When Team GB name their gymnastics squad for the Paris Olympics on Thursday, Becky Downie must do something she has not done in a while — set foot in Lilleshall.
The country house in Shropshire acts as the national training centre for British Gymnastics. Yet, remarkably, Downie has been too traumatised to go anywhere near the place where she would ordinarily be preparing for her third Olympics.
‘I’ve been diagnosed with an anxiety disorder around it,’ the 32-year-old reveals to Mail Sport ahead of her return to Lilleshall for the team announcement. ‘They said the symptoms are very similar to PTSD, that Lilleshall was a really triggering place for me. So I have been allowed to do my whole prep from my home gym and to not step anywhere near Lilleshall.’
Downie believes there are two main factors behind her anxiety around the national centre. Firstly, Lilleshall is where she was physically and mentally abused as a young gymnast, something she and her younger sister Ellie detailed when they became the first British team members to complain about the sport’s ‘ingrained’ culture in 2020.

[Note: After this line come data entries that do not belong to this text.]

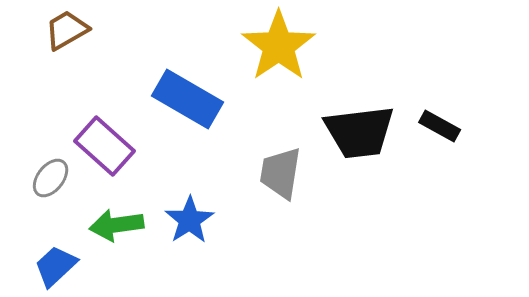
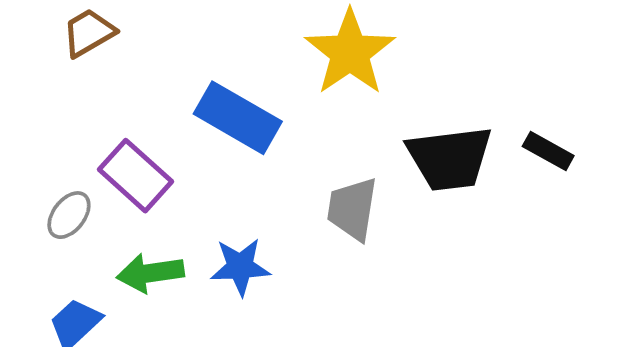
blue star: (190, 220) -> (240, 267), turned 30

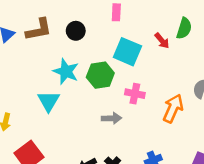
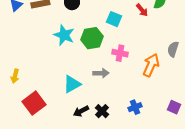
cyan square: (127, 52) -> (114, 19), size x0.7
cyan triangle: (49, 101) -> (72, 84), moved, turned 30

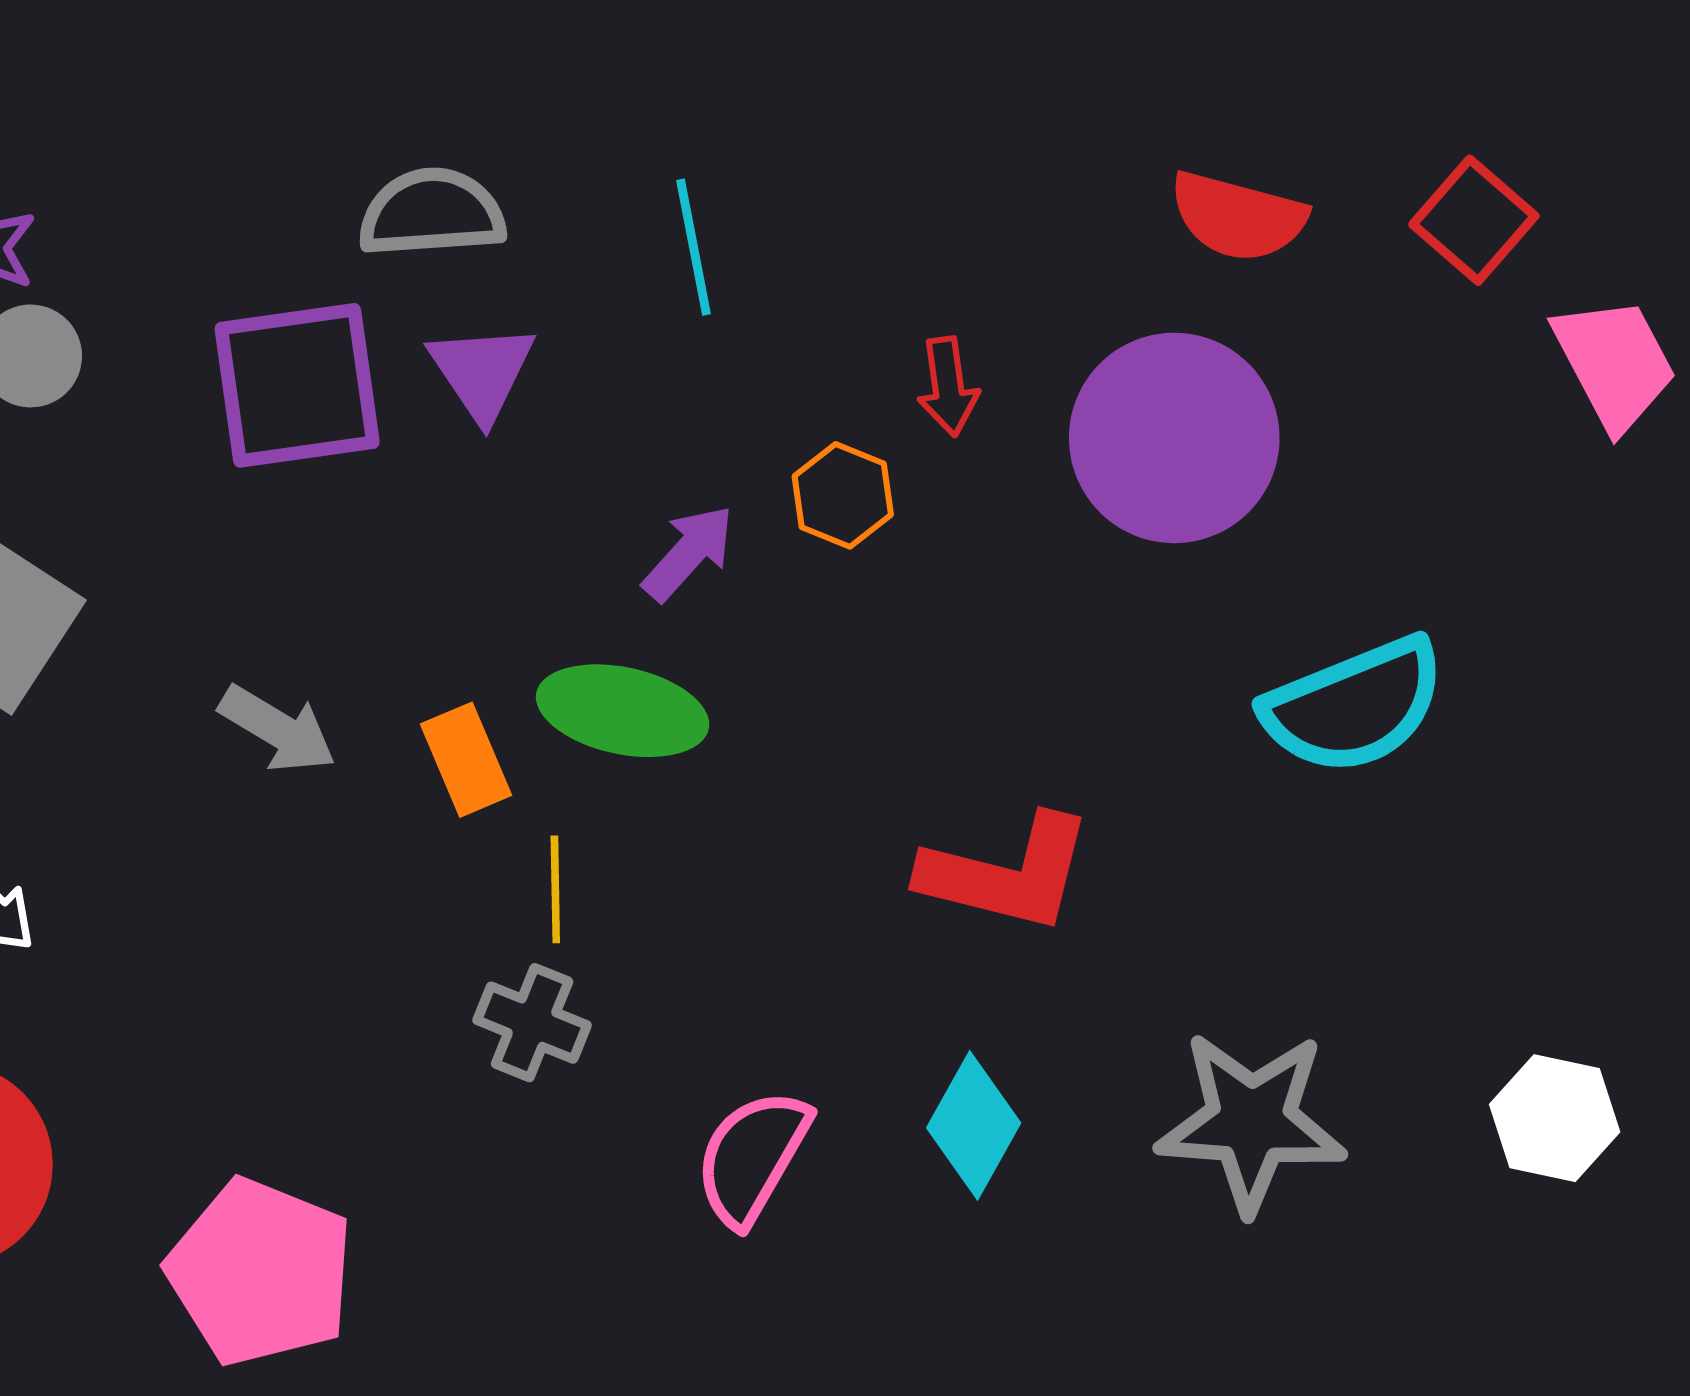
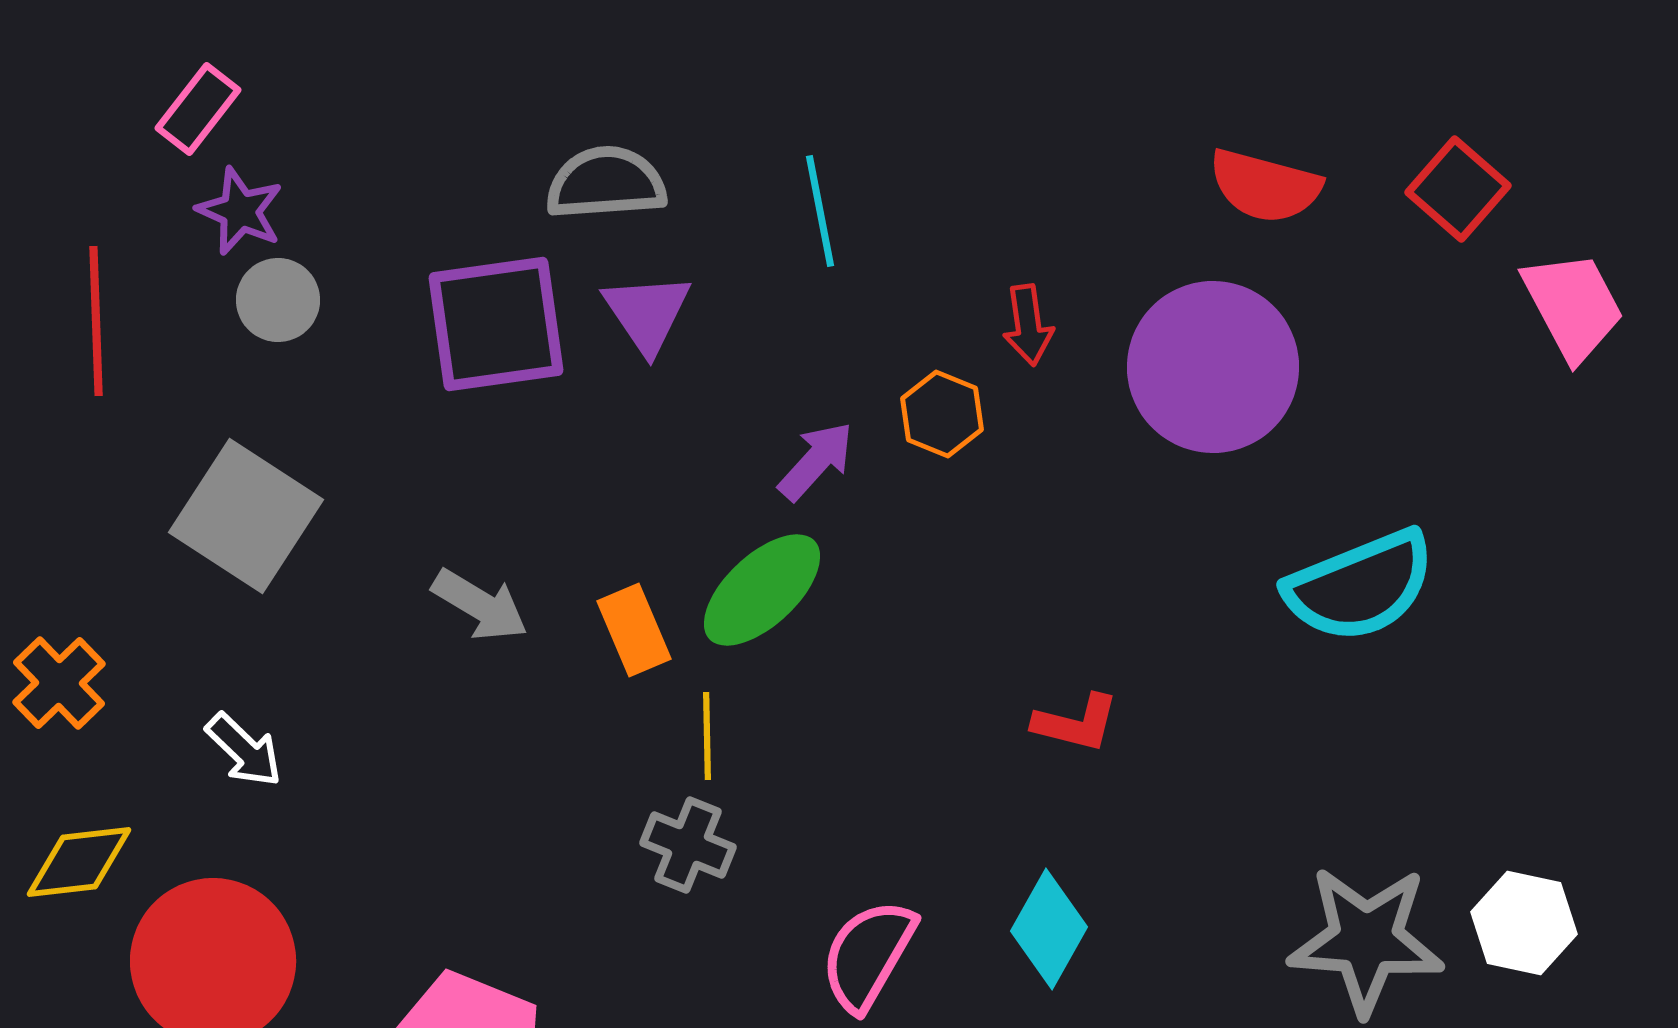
green ellipse: (623, 711) -> (762, 590), turned -55
red L-shape: (1007, 873) -> (1076, 723), size x0.6
gray star: (1251, 1122) -> (1366, 940), moved

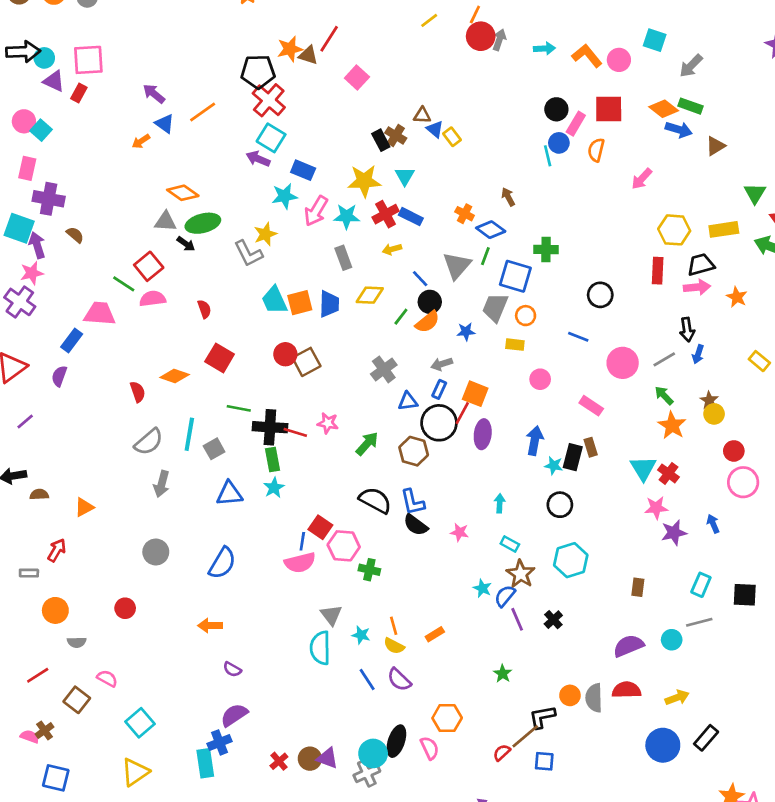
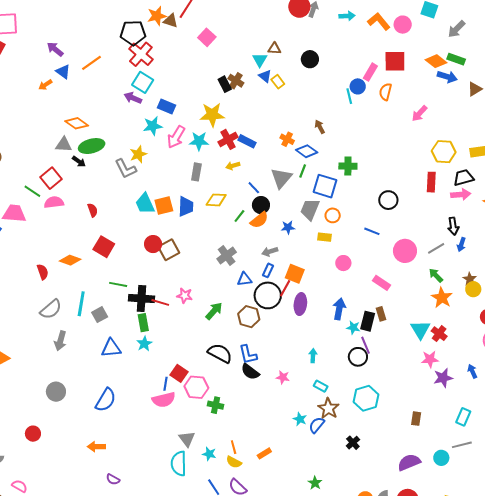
black circle: (556, 109) -> (310, 59), moved
brown triangle: (422, 115) -> (274, 49), moved
cyan triangle: (405, 176) -> (260, 60), moved
gray rectangle: (343, 258) -> (196, 172), turned 30
purple line: (517, 619) -> (366, 345), moved

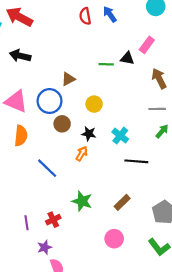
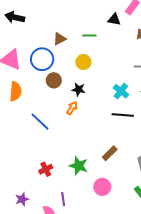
green line: (106, 64) -> (89, 35), moved
cyan cross: (120, 136) -> (121, 91), moved
green star: (82, 201) -> (79, 166), moved
purple line: (26, 223) -> (63, 199), moved
purple star: (45, 247) -> (22, 199), moved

‘I have been going to Lilleshall since I was nine and a lot of stuff has happened there, a lot of things that we still haven’t voiced publicly,’ says the 2019 world uneven bars silver medallist.
Becky Downie will return to British Gymnastics national training centre in Lilleshall as Team GB confirm the squad to compete at the upcoming Olympics in Paris
The 2019 world uneven bars silver medallist revealed to Mail Sport that she has been diagnosed with an anxiety disorder around the national training centre
Downie, pictured at Lilleshall in 2016, previously detailed how she and her younger sister Ellie were physically and mentally abused while at the training centre
Lilleshall also brings back painful memories of the tragic death of Downie’s brother Josh. He suffered a heart attack aged 24 playing cricket in May 2021, on the eve of Downie’s trials for the Tokyo Olympics. The news meant she missed the trials in Cardiff and, though she was given another chance to try out a few weeks later in Cannock, she was controversially not selected for the Games.
‘As much as my experience around Josh wasn’t at Lilleshall, there was a period when I came back after my brother and it was a really difficult time and I was back there again,’ says Downie.
‘Just really not good experiences. The place became too much. It got to a point where I just knew I couldn’t be there anymore, where I was like, “British Gymnastics, you have to help me with this or I am out”.’
Downie has still not come to terms with the lack of compassion she was shown by British Gymnastics following Josh’s death. After discovering she had not made the Tokyo team, she was given just 48 hours to appeal the decision — a deadline which coincided with her brother’s funeral. ‘The appeal deadline was 11 o’clock and the reason I know that is because that was the start time of the funeral, so I couldn’t do both myself,’ she recalls.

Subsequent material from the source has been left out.